Os dados foram apresentados esta quinta-feira, 30 de Julho, pelo Secretário de Estado para os Recursos Minerais, Jânio Corrêa Victor, durante a sessão de balanço das exportações de petróleo bruto e gás natural, realizada no Ministério dos Recursos Minerais, Petróleo e Gás (MIREMPET).
Entre Abril e Junho de 2026, o país exportou 88,12 milhões de barris de petróleo bruto, avaliados em cerca de 8,91 mil milhões de dólares, ao preço médio ponderado de 101,087 dólares por barril. O volume exportado cresceu 2,22% face ao primeiro trimestre de 2026 e 3,85% em comparação com igual período de 2025. Já o valor das exportações aumentou 24,59% em relação ao trimestre anterior e 54,71% face ao segundo trimestre do ano passado.
A China manteve-se como principal destino do petróleo angolano, absorvendo 51,67% das exportações, seguida da Índia (12,20%), Espanha (5,45%) e Indonésia (5,08%).

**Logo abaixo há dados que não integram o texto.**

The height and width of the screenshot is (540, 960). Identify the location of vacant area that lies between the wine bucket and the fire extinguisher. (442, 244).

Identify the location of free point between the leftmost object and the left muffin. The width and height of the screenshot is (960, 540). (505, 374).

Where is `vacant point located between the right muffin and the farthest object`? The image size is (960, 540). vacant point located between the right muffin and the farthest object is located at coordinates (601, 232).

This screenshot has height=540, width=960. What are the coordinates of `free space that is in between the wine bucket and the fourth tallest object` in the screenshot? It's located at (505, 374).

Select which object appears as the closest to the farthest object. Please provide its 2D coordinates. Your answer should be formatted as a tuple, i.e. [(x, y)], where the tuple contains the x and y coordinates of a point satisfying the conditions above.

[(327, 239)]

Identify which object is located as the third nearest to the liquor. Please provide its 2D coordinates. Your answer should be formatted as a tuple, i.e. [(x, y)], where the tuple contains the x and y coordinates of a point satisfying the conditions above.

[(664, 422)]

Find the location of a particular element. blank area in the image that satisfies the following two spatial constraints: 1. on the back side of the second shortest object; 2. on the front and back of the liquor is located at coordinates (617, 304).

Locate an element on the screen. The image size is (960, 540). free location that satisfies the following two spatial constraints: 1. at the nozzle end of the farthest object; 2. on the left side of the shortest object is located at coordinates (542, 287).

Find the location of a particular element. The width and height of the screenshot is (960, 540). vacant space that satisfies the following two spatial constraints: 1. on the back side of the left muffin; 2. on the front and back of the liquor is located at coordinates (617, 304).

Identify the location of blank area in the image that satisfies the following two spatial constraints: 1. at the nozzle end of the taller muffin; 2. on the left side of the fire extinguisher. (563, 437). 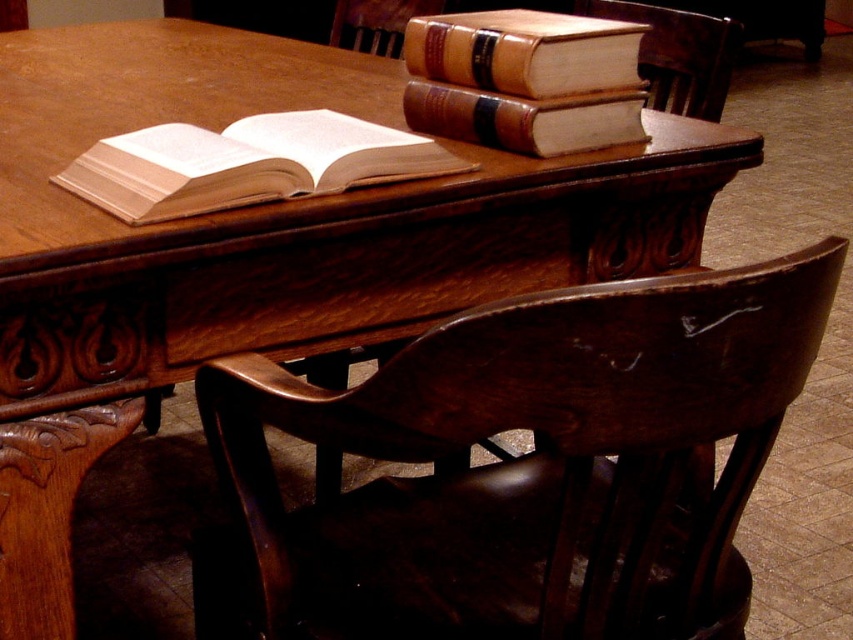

No segmento do gás natural, as exportações totalizaram 1,52 milhões de toneladas métricas, das quais 87% corresponderam a Gás Natural Liquefeito (LNG). O volume exportado aumentou 4,63% em relação ao trimestre anterior e 10,74% face ao período homólogo de 2025. As receitas geradas pelas exportações de gás natural atingiram aproximadamente 1,25 mil milhões de dólares norte-americanos, representando um crescimento de 37,52% face ao primeiro trimestre de 2026 e de 64,21% em comparação com o mesmo período do ano anterior.
O mercado asiático continuou a liderar as compras de LNG angolano, com a Índia a concentrar 63,18% do total exportado, seguida do Bangladesh (20,86%) e da Tailândia (10,86%).
Durante a apresentação, Jânio Corrêa Victor referiu que a evolução do mercado petrolífero internacional foi marcada por factores geopolíticos e económicos. A melhoria das perspectivas de abastecimento mundial, associada ao cessar-fogo entre os Estados Unidos da América e o Irão, à recuperação das exportações no Golfo Pérsico e ao aumento da oferta da OPEP+, contribuiu para reduzir parte das pressões sobre o mercado.
Por outro lado, as restrições à navegação no Estreito de Ormuz, a redução das reservas comerciais de crude dos Estados Unidos e as tensões geopolíticas no Médio Oriente mantiveram preocupações relacionadas com a segurança do abastecimento global.
Neste contexto, o Brent Datado registou um preço médio de 103,849 dólares por barril no segundo trimestre de 2026, representando um aumento de 28% face ao trimestre anterior e de cerca de 53% em comparação com igual período de 2025.